Like Blair, Geller didn’t have to do much to convince large numbers of people that he was special, but then another important point the book makes, in Geller’s case, is that failure can even be helpful. If Geller were successful all the time, he’d look more like a fraudster who uses trickery. Occasional failure not only makes him look honest but heightens the effect of his successes too, and Randi describes how magicians sometimes exploit this aspect of human psychology by deliberately failing on something small before succeeding on something big.
And not all of Geller’s genuine failures are reported. In one of the funniest anecdotes in the book, Randi describes how, on his triumphant tour of England in the mid-1970s, Geller told a pregnant journalist that she would have a girl in three days’ time:
She had the baby, all right – a boy, a month later. Determining that the lady was expectant was all that Uri had done. And just about anyone could do that, at that stage! But what if he’d been right? The press would have trumpeted it to the world. As it was, no attention was directed to the prediction. (ch. 16, “Geller in England”, pg. 253)
Yes, it would have been trumpeted to the world, even though predicting the sex of a baby, at least, is no more difficult than predicting the fall of a coin: a 50% chance of success is hardly unfavorable. But the general public’s ignorance of probability was another factor in Geller’s success.
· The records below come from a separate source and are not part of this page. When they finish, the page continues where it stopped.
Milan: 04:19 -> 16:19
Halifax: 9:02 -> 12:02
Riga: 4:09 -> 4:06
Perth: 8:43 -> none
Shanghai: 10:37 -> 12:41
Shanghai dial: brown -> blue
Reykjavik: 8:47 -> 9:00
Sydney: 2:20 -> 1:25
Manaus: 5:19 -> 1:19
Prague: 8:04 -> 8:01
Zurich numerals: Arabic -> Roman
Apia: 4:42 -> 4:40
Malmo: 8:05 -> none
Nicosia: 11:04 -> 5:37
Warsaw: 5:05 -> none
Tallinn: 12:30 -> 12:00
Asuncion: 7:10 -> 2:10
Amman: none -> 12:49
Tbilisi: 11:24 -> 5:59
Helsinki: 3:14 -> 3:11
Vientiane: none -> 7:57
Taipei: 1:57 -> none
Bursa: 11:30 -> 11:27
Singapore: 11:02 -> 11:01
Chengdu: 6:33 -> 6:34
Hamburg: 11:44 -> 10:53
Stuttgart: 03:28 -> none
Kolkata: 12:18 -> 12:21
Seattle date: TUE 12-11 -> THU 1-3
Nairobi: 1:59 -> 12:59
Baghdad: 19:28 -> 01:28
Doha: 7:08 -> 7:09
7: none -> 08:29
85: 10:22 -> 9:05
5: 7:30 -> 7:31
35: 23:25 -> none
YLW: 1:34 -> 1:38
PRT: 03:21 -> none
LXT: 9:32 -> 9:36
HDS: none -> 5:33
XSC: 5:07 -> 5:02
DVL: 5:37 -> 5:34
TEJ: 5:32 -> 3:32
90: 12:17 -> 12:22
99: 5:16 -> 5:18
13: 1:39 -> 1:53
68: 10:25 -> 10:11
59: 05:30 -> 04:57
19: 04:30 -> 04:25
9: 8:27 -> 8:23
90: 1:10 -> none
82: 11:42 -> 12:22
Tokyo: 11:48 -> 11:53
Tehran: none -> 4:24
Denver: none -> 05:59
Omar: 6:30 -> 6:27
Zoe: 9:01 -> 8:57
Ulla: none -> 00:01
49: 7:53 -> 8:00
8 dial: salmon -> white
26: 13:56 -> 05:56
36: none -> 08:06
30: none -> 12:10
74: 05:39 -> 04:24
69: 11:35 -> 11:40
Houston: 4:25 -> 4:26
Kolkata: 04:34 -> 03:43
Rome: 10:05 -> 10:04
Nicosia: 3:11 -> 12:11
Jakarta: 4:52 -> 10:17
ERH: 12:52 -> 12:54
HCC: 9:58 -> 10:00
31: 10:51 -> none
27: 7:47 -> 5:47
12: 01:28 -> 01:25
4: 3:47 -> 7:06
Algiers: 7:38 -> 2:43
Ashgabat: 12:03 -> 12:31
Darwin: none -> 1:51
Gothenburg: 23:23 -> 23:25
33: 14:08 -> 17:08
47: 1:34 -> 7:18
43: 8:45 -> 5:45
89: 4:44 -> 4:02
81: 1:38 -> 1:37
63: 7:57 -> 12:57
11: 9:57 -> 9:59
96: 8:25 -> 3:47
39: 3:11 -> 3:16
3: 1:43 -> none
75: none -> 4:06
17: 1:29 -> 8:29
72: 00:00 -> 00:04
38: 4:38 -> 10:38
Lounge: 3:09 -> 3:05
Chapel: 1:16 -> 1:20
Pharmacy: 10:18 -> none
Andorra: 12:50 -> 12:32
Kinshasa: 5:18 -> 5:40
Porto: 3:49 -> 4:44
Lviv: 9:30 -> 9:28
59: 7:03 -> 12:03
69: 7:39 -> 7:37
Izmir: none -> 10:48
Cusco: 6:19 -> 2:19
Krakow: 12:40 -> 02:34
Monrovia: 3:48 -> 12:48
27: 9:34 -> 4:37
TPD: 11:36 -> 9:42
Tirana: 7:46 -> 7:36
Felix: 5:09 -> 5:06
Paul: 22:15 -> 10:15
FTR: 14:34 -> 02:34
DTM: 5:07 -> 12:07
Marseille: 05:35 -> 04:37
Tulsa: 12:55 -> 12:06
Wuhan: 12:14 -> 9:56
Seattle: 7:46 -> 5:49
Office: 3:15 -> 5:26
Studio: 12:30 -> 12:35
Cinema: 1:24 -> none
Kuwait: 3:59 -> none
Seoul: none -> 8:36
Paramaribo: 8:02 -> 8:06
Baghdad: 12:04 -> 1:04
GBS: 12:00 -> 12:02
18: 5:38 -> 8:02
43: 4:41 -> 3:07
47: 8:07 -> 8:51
When he appeared on a television or radio show with a large audience and predicted strange happenings among his viewers or listeners, he got a a lot of people ringing in to report exactly that: strange happenings. According to Randi, so did a “psychic” called Jim Pyczynski when he appeared on a radio show in New York: lights flickered or went out; a container of milk burst; mirrors “cracked”; pictures fell off walls; cats became agitated; and a clock that had been stopped for years started working again (ch. 12, “The Old Broken Watch Trick Revealed”, pp. 191-4).
But in fact Jim Pyczynski was Randi’s “full-time assistant” and was merely proving a statistical point: “strange happenings” are inevitable when enough people look out for them, and large audiences will also contain liars and fantasists, as well as honest people who, when prompted to do so, will notice what they had previously overlooked. Did the mirrors crack during Pyczynski’s broadcast or sometime before and without being noticed?
And again, the supernatural label helps create emotion that reinforces the appearance of the supernatural. Geller’s tricks are trivial, but we can be taken in by trivial things. Part of Randi’s animus against Geller is perhaps explained by jealousy, but then Randi does seem to be a better magician who, with less honesty, could easily have achieved what Geller has achieved. It’s easy to be a psychic, because people don’t understand how easily they can be manipulated or how predictable human psychology can be. This book or Randi’s website will tell you more about how fraudsters like Geller manipulate and exploit us. For the other side of the story, see Geller’s website, where you’ll find his chutzpah as strong as ever.